Nicolás Maduro's regime has displaced the Miranda police chief for clashing with armed groups



[ad_1]

The lieutenant Néstor Padilla, Director of Miranda Police Operations (Polimiranda), he was fired after the performance of regional policemen in the events that took place at the Ministry of Transport in Chacao last Tuesday.

A source from the security organ pointed out The pit Padilla was removed from office by allowing officials who had initiated administrative proceedings, they fired on armed groups They attacked protesters on Elice Street.

The same media remember that the images where Miranda's police officers were confronted with armed criminals, who fired on protesters from the transport portfolio's headquarters, they became viral and were applauded by the leaders of the opposition.
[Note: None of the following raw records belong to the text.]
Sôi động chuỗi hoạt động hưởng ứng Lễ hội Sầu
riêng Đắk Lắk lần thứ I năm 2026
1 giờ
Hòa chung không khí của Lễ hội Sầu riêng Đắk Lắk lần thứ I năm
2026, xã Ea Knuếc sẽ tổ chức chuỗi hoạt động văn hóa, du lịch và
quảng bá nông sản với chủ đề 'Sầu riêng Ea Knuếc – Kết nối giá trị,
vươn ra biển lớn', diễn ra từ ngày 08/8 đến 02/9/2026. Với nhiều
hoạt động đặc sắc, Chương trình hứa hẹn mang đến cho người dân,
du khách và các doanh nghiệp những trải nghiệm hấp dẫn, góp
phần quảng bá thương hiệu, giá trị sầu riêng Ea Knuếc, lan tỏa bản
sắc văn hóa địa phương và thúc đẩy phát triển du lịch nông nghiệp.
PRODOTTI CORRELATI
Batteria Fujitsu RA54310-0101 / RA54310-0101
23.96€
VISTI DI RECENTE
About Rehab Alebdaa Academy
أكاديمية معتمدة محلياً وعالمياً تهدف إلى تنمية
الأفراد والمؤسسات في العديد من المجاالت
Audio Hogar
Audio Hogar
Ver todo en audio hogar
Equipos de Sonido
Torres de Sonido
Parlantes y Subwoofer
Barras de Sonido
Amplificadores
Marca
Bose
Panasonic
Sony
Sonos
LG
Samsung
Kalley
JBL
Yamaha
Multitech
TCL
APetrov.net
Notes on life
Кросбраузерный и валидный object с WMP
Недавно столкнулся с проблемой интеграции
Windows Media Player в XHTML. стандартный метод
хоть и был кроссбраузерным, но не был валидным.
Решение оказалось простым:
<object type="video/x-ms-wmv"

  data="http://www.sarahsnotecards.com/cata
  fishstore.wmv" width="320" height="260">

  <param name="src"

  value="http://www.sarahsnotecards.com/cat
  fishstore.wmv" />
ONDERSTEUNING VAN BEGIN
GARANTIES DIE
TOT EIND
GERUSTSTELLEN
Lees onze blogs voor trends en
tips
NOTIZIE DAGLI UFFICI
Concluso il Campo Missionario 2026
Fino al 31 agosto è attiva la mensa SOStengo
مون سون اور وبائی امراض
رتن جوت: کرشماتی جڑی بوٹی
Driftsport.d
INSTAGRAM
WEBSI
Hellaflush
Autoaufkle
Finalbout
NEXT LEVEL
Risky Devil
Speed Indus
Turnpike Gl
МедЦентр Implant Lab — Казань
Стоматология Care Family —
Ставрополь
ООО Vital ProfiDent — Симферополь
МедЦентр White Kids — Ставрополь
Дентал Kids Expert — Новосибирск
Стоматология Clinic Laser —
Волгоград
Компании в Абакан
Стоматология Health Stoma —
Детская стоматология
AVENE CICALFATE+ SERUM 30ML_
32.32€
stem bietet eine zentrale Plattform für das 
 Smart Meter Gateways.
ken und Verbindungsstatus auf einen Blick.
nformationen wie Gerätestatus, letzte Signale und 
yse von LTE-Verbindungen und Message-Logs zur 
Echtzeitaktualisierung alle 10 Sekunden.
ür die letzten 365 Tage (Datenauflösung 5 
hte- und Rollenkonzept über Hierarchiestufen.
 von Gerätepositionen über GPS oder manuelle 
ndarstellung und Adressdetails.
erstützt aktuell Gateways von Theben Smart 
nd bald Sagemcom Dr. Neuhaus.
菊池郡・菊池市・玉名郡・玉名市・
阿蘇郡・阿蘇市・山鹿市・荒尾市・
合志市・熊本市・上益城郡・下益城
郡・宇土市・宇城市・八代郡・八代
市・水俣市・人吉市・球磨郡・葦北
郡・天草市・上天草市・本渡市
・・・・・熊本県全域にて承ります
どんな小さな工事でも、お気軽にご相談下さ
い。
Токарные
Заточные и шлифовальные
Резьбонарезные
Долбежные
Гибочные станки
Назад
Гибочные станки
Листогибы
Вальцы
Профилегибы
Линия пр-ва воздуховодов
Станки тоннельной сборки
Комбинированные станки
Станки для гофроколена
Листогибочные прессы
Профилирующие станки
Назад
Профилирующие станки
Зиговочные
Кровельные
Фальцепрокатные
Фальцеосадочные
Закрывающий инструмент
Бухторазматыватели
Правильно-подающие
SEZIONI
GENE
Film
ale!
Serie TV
The decision to dismiss Padilla from office, which has been exercising her since Polimiranda's intervention in 2017, while the governorship was still under the administration of Henrique Capriles, was taken by the regional executive responsible for Héctor Rodríguez.

The history of collectives and other paramilitary forces goes back past of the armed struggle that took place in Venezuelaexplained the coordinator of the Venezuelan Education Program – Action for Human Rights (Provea), Rafael Uzcátegui, in an interview with Infobae.

In the 1980s and 1990s, these groups were pacified and they continued the legal struggle and dissent in public universities, but with the arrival of Hugo Chávez in power in 1999, they became important again.

The cultural coordinator Simón Bolívar is "the great origin"collectives in their current version, which has gradually approached the PSUV ruling party to become the bodyguards of their officials and then in the violent defenders of the so-called Bolivarian revolution.

In 2013 they started their work of "public security"and in 2014, they had their baptism of fire in the role in which they grabbed their most infamous reputation: the brutal repression of opposition demonstrations against Nicolás Maduro.

Although they are armed, their tactics vary according to the situation and many times they simply use sticks or even use the mbadive presence of their motorcycles, one of the strongest symbols of the collective and motorized, to generate fear.

The regime quickly warned that the use of collectives was an ideal deterrent, as their brutality and fanaticism added to their concerns. illegalitywhich provoked in its victims the terror to be denounced for fear of reprisals.